3) Does the diversity between data types and departments of the creators or the project vary according to the project's framework programme?

4) is there more interdisciplinarity in single-beneficiary projects or in collaborative projects? i.e. how does the relationship between the variables data_type, project_unit and creator_unit change, depending on the type of project (collaborative or single-beneficiary)?
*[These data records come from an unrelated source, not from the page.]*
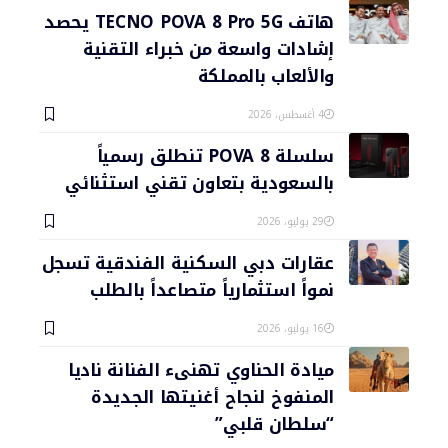
هاتف TECNO POVA 8 Pro 5G يحصد
إشادات واسعة من خبراء التقنية
والألعاب بالمملكة
4 أغسطس، 2026
سلسلة POVA 8 تنطلق رسمياً
بالسعودية بتعاون تقني استثنائي
29 يوليو، 2026
عقارات دبي السكنية الفندقية تسجل
نمواً استثمارياً متصاعداً بالطلب
16 يوليو، 2026
ميادة الحناوي تهنىء الفنانة ناديا
المنفوخ لنجاح أغنيتها الجديدة
“سلطان قلبي”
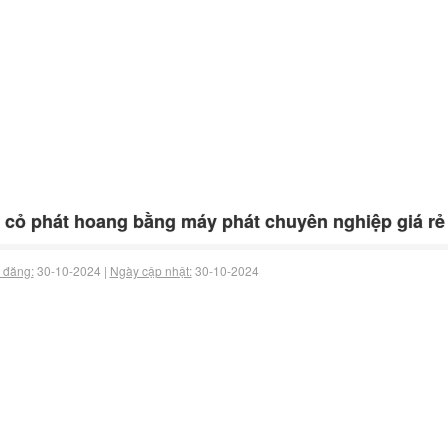
 cỏ phát hoang bằng máy phát chuyên nghiệp giá rẻ
 đăng:
30-10-2024 |
Ngày cập nhật:
30-10-2024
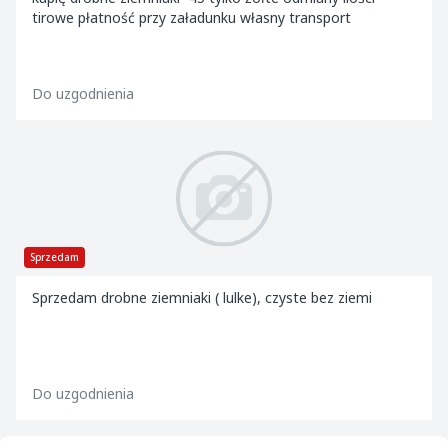
tirowe płatność przy załadunku własny transport
Do uzgodnienia
Sprzedam
Sprzedam drobne ziemniaki ( lulke), czyste bez ziemi
Do uzgodnienia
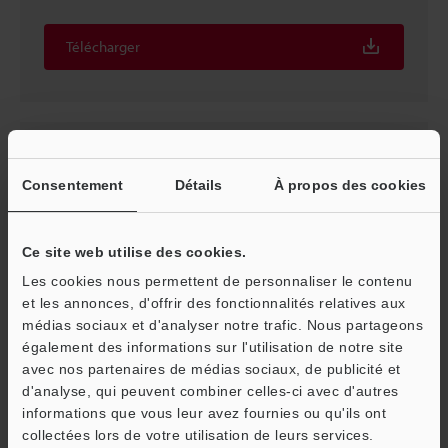
Télécharger
Consentement
Détails
À propos des cookies
Ce site web utilise des cookies.
Les cookies nous permettent de personnaliser le contenu
et les annonces, d'offrir des fonctionnalités relatives aux
médias sociaux et d'analyser notre trafic. Nous partageons
également des informations sur l'utilisation de notre site
Série LS-7600 Manuel d'utilisation
avec nos partenaires de médias sociaux, de publicité et
PDF
:
1.9MB
/
Français
d'analyse, qui peuvent combiner celles-ci avec d'autres
informations que vous leur avez fournies ou qu'ils ont
O
Télécharger
collectées lors de votre utilisation de leurs services.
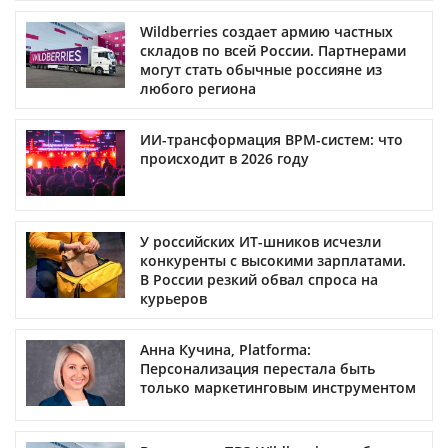
Wildberries создает армию частных
складов по всей России. Партнерами
могут стать обычные россияне из
любого региона
ИИ-трансформация BPM-систем: что
происходит в 2026 году
У российских ИТ-шников исчезли
конкуренты с высокими зарплатами.
В России резкий обвал спроса на
курьеров
Анна Кучина, Platforma:
Персонализация перестала быть
только маркетинговым инструментом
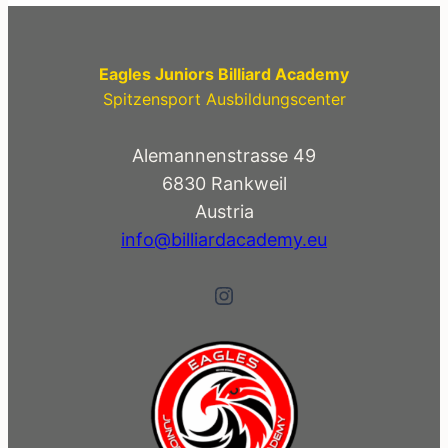
auch
den
Eagles Juniors Billiard Academy
Titel
Spitzensport Ausbildungscenter
im
10-
Alemannenstrasse 49
Ball
6830 Rankweil
Austria
info@billiardacademy.eu
Instagram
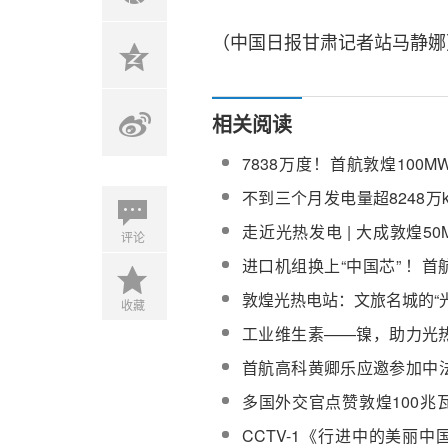
（中国日报甘肃记者站马静娜
相关阅读
7838万度！首航敦煌100
站第三季度发电量同期增长39
不到三个月发电量超8248万
煌100MW塔式电站再创佳绩
走近光热发电 | 大成敦煌5
评论
和首航敦煌100MW熔盐塔
进口机组换上“中国芯” ！
目实践纪实
目改造完成
敦煌光热电站：文旅名城的“
收藏
工业维生素——镍，助力光
热器等关键部件实现国产化
首航高科黄卿乐应邀参加中
会第六次会议
多国外交官点赞敦煌100兆
热电站等绿色发展实践
CCTV-1《行进中的美丽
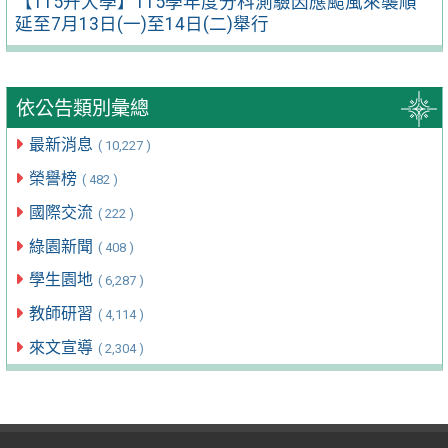
【115升大學】115學年度分科測驗因應颱風來襲順
延至7月13日(一)至14日(二)舉行
依公告類別彙總
最新消息
( 10,227 )
榮譽榜
( 482 )
國際交流
( 222 )
綠園新聞
( 408 )
學生園地
( 6,287 )
教師研習
( 4,114 )
來文宣導
( 2,304 )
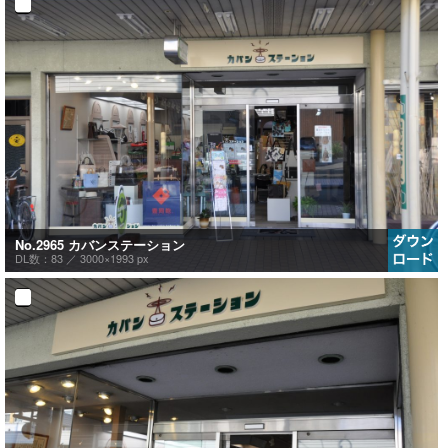
No.2965 カバンステーション
DL数：83 ／
3000×1993 px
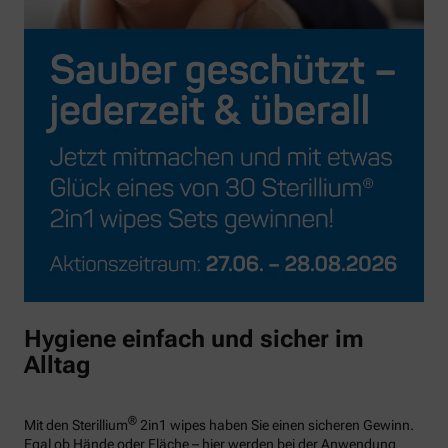
Hygiene einfach und sicher im
Alltag
®
Mit den Sterillium
2in1 wipes haben Sie einen sicheren Gewinn.
Egal ob Hände oder Fläche – hier werden bei der Anwendung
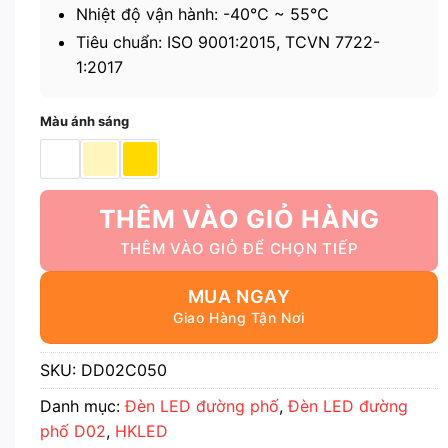
Nhiệt độ vận hành: -40℃ ~ 55℃
Tiêu chuẩn: ISO 9001:2015, TCVN 7722-
1:2017
Màu ánh sáng
THÊM VÀO GIỎ HÀNG
MUA NGAY
SKU:
DD02C050
Danh mục:
Đèn LED đường phố
,
Đèn LED đường
phố D02
,
HKLED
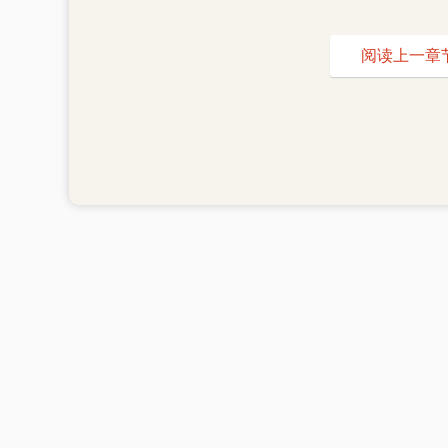
阅读上一章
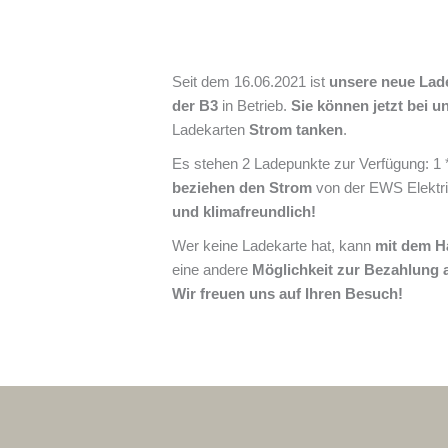
Seit dem 16.06.2021 ist
unsere neue Lad
der B3
in Betrieb.
Sie können jetzt bei u
Ladekarten
Strom tanken
.
Es stehen 2 Ladepunkte zur Verfügung: 
beziehen den Strom
von der EWS Elektr
und klimafreundlich!
Wer keine Ladekarte hat, kann
mit dem H
eine andere
Möglichkeit zur Bezahlung
Wir freuen uns auf Ihren Besuch!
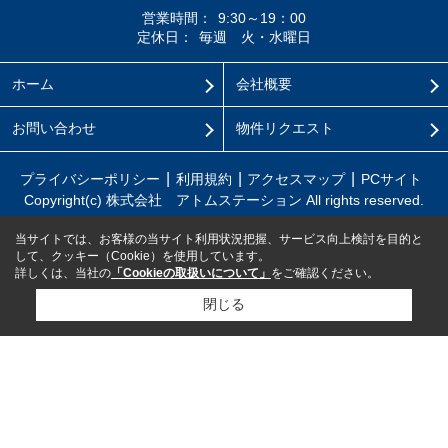
営業時間：
9:30～19：00
定休日：
毎週 火・水曜日
ホーム
会社概要
お問い合わせ
物件リクエスト
プライバシーポリシー
利用規約
アクセスマップ
PCサイト
Copyright(c) 株式会社 アトムステーション All rights reserved.
当サイトでは、お客様の当サイト利用状況把握、サービス向上検討を目的と
して、クッキー（Cookie）を使用しています。
詳しくは、当社の
「Cookieの取扱いについて」
をご確認ください。
閉じる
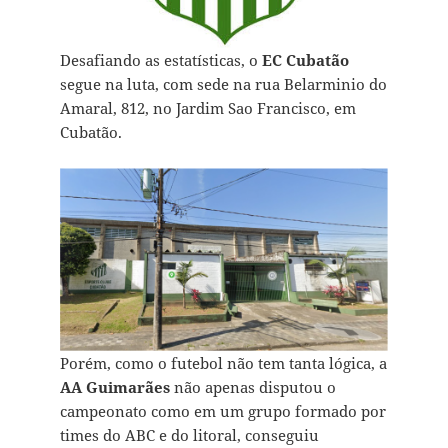
Desafiando as estatísticas, o
EC Cubatão
segue na luta, com sede na rua Belarminio do
Amaral, 812, no Jardim Sao Francisco, em
Cubatão.
Porém, como o futebol não tem tanta lógica, a
AA Guimarães
não apenas disputou o
campeonato como em um grupo formado por
times do ABC e do litoral, conseguiu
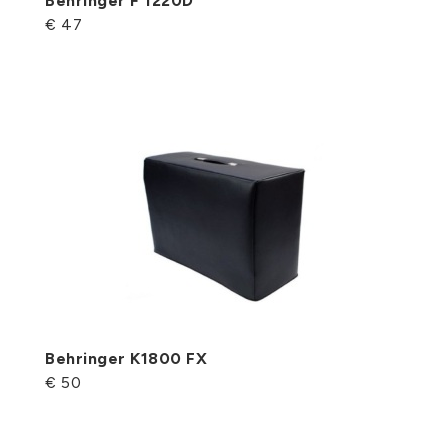
Behringer F 1220D
€ 47
Behringer K1800 FX
€ 50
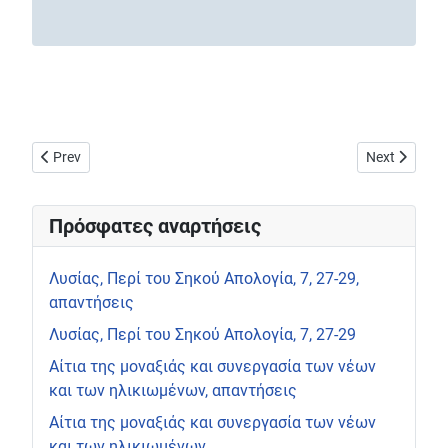
Previous article: Ο Ράμα, ο Τάνταλος και η Χειμάρρα
Next article
Prev
Next
Πρόσφατες αναρτήσεις
Λυσίας, Περί του Σηκού Απολογία, 7, 27-29,
απαντήσεις
Λυσίας, Περί του Σηκού Απολογία, 7, 27-29
Αίτια της μοναξιάς και συνεργασία των νέων
και των ηλικιωμένων, απαντήσεις
Αίτια της μοναξιάς και συνεργασία των νέων
και των ηλικιωμένων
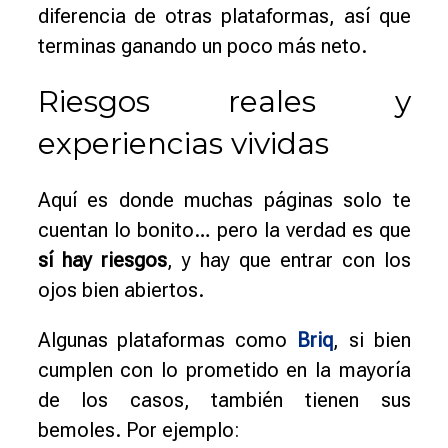
diferencia de otras plataformas, así que
terminas ganando un poco más neto.
Riesgos reales y
experiencias vividas
Aquí es donde muchas páginas solo te
cuentan lo bonito… pero la verdad es que
sí hay riesgos
, y hay que entrar con los
ojos bien abiertos.
Algunas plataformas como
Briq
, si bien
cumplen con lo prometido en la mayoría
de los casos, también tienen sus
bemoles. Por ejemplo:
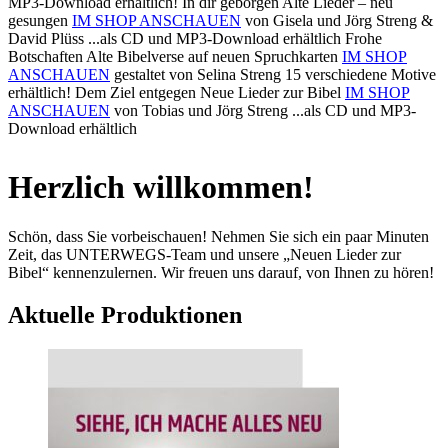
MP3-Download erhältlich!
In dir geborgen
Alte Lieder – neu
gesungen
IM SHOP ANSCHAUEN
von Gisela und Jörg Streng &
David Plüss
...als CD und MP3-Download erhältlich
Frohe
Botschaften
Alte Bibelverse auf neuen Spruchkarten
IM SHOP
ANSCHAUEN
gestaltet von Selina Streng
15 verschiedene Motive
erhältlich!
Dem Ziel entgegen
Neue Lieder zur Bibel
IM SHOP
ANSCHAUEN
von Tobias und Jörg Streng
...als CD und MP3-
Download erhältlich
Herzlich willkommen!
Schön, dass Sie vorbeischauen! Nehmen Sie sich ein paar Minuten
Zeit, das UNTERWEGS-Team und unsere „Neuen Lieder zur
Bibel“ kennenzulernen. Wir freuen uns darauf, von Ihnen zu hören!
Aktuelle Produktionen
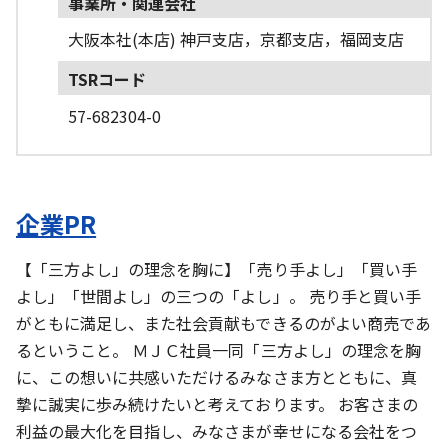
事業所・関連会社
大阪本社(本店) 神戸支店，京都支店，福岡支店
TSRコード
57-682304-0
企業PR
【「三方よし」の理念を胸に】「売り手よし」「買い手
よし」「世間よし」の三つの「よし」。 売り手と買い手
がともに満足し、また社会貢献もできるのがよい商売であ
るということ。 ＭＪＣ社員一同「三方よし」の理念を胸
に、この想いに共感いただけるみなさま方とともに、真
摯に誠実に歩み続けたいと考えております。 お客さまの
利益の最大化を目指し、みなさまが幸せになる会社をつ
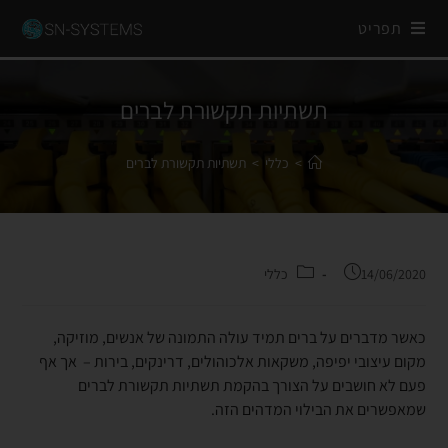
תפריט
תשתיות תקשורת לברים
>
כללי
>
תשתיות תקשורת לברים
14/06/2020
כללי
כאשר מדברים על ברים תמיד עולה התמונה של אנשים, מוזיקה,
מקום עיצובי יפיפה, משקאות אלכוהולים, דרינקים, בירות – אך אף
פעם לא חושבים על הצורך בהקמת תשתיות תקשורת לברים
שמאפשרים את הבילוי המדהים הזה.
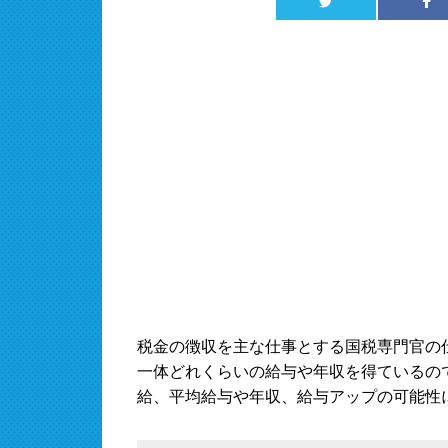
税金の徴収を主な仕事とする国税専門官の
一体どれくらいの給与や年収を得ているの
給、平均給与や年収、給与アップの可能性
To answer these questions, computational analysis will produce graphs showing composition and relationship, thus: bar graphs (with stacks), pie charts and alluvial/sankey charts.

Data publication

The results will be organized in a CSV file and the graphs derived from the analyses saved as image files in non-proprietary open formats. Everything will then be deposited in an appropriate data repository and will be accompanied by accurate documentation, e.g., a README file specifying meaning of fields and values.

We also expect to be able to publish an article on this subject in a suitable journal.